Strengths and limitations of this study
Mental and substance use disorder-related emergency department (ED) visits for people ages≥15, patient characteristics, and changes in visit rates over time are comprehensively described.
ED visits related to mental health and substance use are increasing over time, which must guide service planning.
Combining ED records and physician claims data now permits comprehensive analysis of ED visits.
This study is preliminary and descriptive and cannot confirm causal drivers of ED visits.
Only one diagnosis is consistently recorded in the data, even if concurrent disorders are managed during the visits.
Accurately tracking emergency department (ED) visits related to mental and substance use disorders (MSUD) and understanding the characteristics of people with MSUD ED visits is important for service planning and improving healthcare systems. EDs provide highly accessible acute care1 2 and, in many cases, act as an entry point for referral to other, community-based services.1 However, unscheduled visits to care providers with little knowledge of the patient’s history may limit effective patient management.1 2 Thus, a detailed picture of who uses the ED for MSUD-related needs and an understanding of changing ED use over time is important to plan healthcare delivery.
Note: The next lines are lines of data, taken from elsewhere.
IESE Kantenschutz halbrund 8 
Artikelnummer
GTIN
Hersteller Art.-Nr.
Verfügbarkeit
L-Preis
Internationally, literature points to increasing ED visits across varied populations and contexts.3–8 In the USA, ED visits by adults with MSUD increased by over 30% between 2006 and 2015, primarily due to alcohol use disorder, followed by mood and anxiety disorders.7 These findings extend earlier observation of increasing trends between 1992 and 2001.8 Similarly, in Australia, MSUD ED visits increased between 2004/2005 and 2016/2017, driven largely by psychoactive substance use, followed by anxiety and mood disorders.3 In other settings, findings differ in terms of what is driving ED use and/or the direction of changes in rates of ED use. Increases between 1988 and 2014 in Taiwan were driven by visits related to trauma and stressor-related disorders, depressive disorders, and suicide attempts.5 In contrast, in Denmark, the number of MSUD ED visits decreased from 1985 to 2012.6
Where data are available, research in Canada appears to coincide with patterns observed in the USA, with upward trends primarily reflecting increases in anxiety disorders and substance use disorders.9 However, Canadian research is limited by the fact that only a subset of ED data is collected by the national reporting system, and comparable data has not been available over time in all provinces. While many studies have examined the characteristics of people with MSUD ED visits cross-sectionally or within specific hospitals or service delivery organisations,10–15 fewer have used population-based data and examined trends over time.9 16
Given the variability in trends between jurisdictions within the published literature, there is value in additional localised studies. Currently, the characteristics of people visiting EDs for MSUD and trends in MSUD ED visits have not been examined in British Columbia (BC), Canada’s westernmost province. This information gains added importance within the context of the overdose crisis which has disproportionately impacted BC.17 18 Our research aims to address this gap, and for the first time ever: (1) comprehensively describe all MSUD ED visits for people ages 15 and older in the province of BC, (2) describe patient and service use characteristics by number of ED visits in 2017/2018 and (3) explore changes in MSUD ED visit rates over time by disorder group (2007/2008–2017/2018).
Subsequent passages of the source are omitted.